Records from a data source:
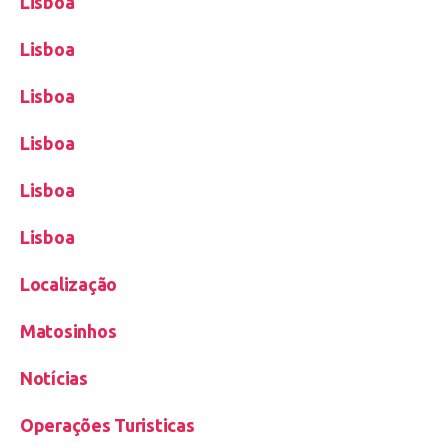
Lisboa
Lisboa
Lisboa
Lisboa
Lisboa
Lisboa
Localização
Matosinhos
Notícias
Operações Turisticas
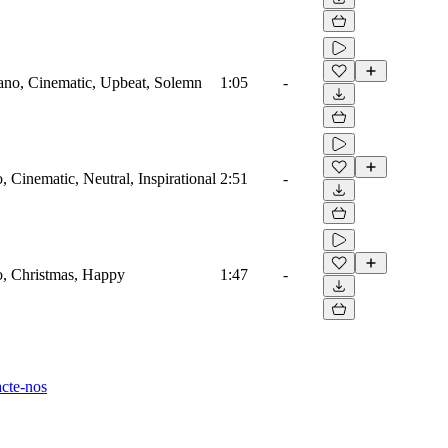
Piano, Cinematic, Upbeat, Solemn
1:05
-
o, Cinematic, Neutral, Inspirational
2:51
-
no, Christmas, Happy
1:47
-
cte-nos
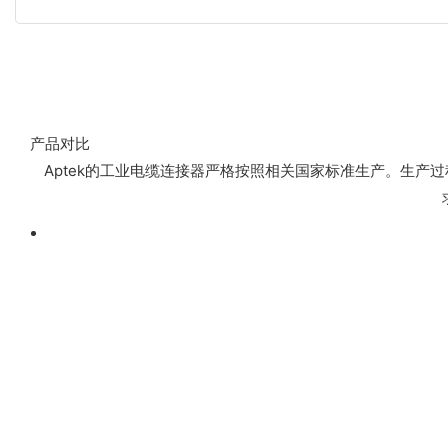
产品对比
Aptek的工业电缆连接器严格按照相关国家标准生产。生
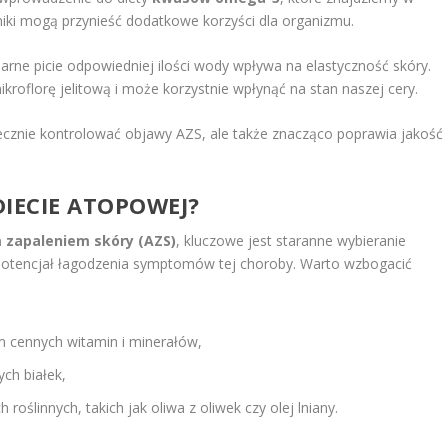
niki mogą przynieść dodatkowe korzyści dla organizmu.
arne picie odpowiedniej ilości wody wpływa na elastyczność skóry.
kroflorę jelitową i może korzystnie wpłynąć na stan naszej cery.
tecznie kontrolować objawy AZS, ale także znacząco poprawia jakość
DIECIE ATOPOWEJ?
zapaleniem skóry (AZS)
, kluczowe jest staranne wybieranie
otencjał łagodzenia symptomów tej choroby. Warto wzbogacić
m cennych witamin i minerałów,
ch białek,
roślinnych, takich jak oliwa z oliwek czy olej lniany.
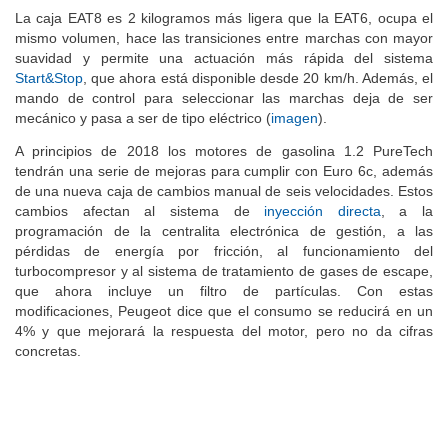
La caja EAT8 es 2 kilogramos más ligera que la EAT6, ocupa el
mismo volumen, hace las transiciones entre marchas con mayor
suavidad y permite una actuación más rápida del sistema
Start&Stop
, que ahora está disponible desde 20 km/h. Además, el
mando de control para seleccionar las marchas deja de ser
mecánico y pasa a ser de tipo eléctrico (
imagen
).
A principios de 2018 los motores de gasolina 1.2 PureTech
tendrán una serie de mejoras para cumplir con Euro 6c, además
de una nueva caja de cambios manual de seis velocidades. Estos
cambios afectan al sistema de
inyección directa
, a la
programación de la centralita electrónica de gestión, a las
pérdidas de energía por fricción, al funcionamiento del
turbocompresor y al sistema de tratamiento de gases de escape,
que ahora incluye un filtro de partículas. Con estas
modificaciones, Peugeot dice que el consumo se reducirá en un
4% y que mejorará la respuesta del motor, pero no da cifras
concretas.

_Exercise_: Using the records above, output an exact copy without any pictures.

_Solved exercise_:
Lisboa
Lisboa
Lisboa
Lisboa
Lisboa
Lisboa
Localização
Matosinhos
Notícias
Operações Turisticas
Piano, Cinematic, Upbeat, Solemn
1:05
-
o, Cinematic, Neutral, Inspirational
2:51
-
no, Christmas, Happy
1:47
-
cte-nos
产品对比
Aptek的工业电缆连接器严格按照相关国家标准生产。生
niki mogą przynieść dodatkowe korzyści dla organizmu.
arne picie odpowiedniej ilości wody wpływa na elastyczność skóry.
kroflorę jelitową i może korzystnie wpłynąć na stan naszej cery.
tecznie kontrolować objawy AZS, ale także znacząco poprawia jakość
DIECIE ATOPOWEJ?
zapaleniem skóry (AZS)
, kluczowe jest staranne wybieranie
otencjał łagodzenia symptomów tej choroby. Warto wzbogacić
m cennych witamin i minerałów,
ch białek,
roślinnych, takich jak oliwa z oliwek czy olej lniany.
La caja EAT8 es 2 kilogramos más ligera que la EAT6, ocupa el
mismo volumen, hace las transiciones entre marchas con mayor
suavidad y permite una actuación más rápida del sistema
Start&Stop
, que ahora está disponible desde 20 km/h. Además, el
mando de control para seleccionar las marchas deja de ser
mecánico y pasa a ser de tipo eléctrico (
imagen
).
A principios de 2018 los motores de gasolina 1.2 PureTech
tendrán una serie de mejoras para cumplir con Euro 6c, además
de una nueva caja de cambios manual de seis velocidades. Estos
cambios afectan al sistema de
inyección directa
, a la
programación de la centralita electrónica de gestión, a las
pérdidas de energía por fricción, al funcionamiento del
turbocompresor y al sistema de tratamiento de gases de escape,
que ahora incluye un filtro de partículas. Con estas
modificaciones, Peugeot dice que el consumo se reducirá en un
4% y que mejorará la respuesta del motor, pero no da cifras
concretas.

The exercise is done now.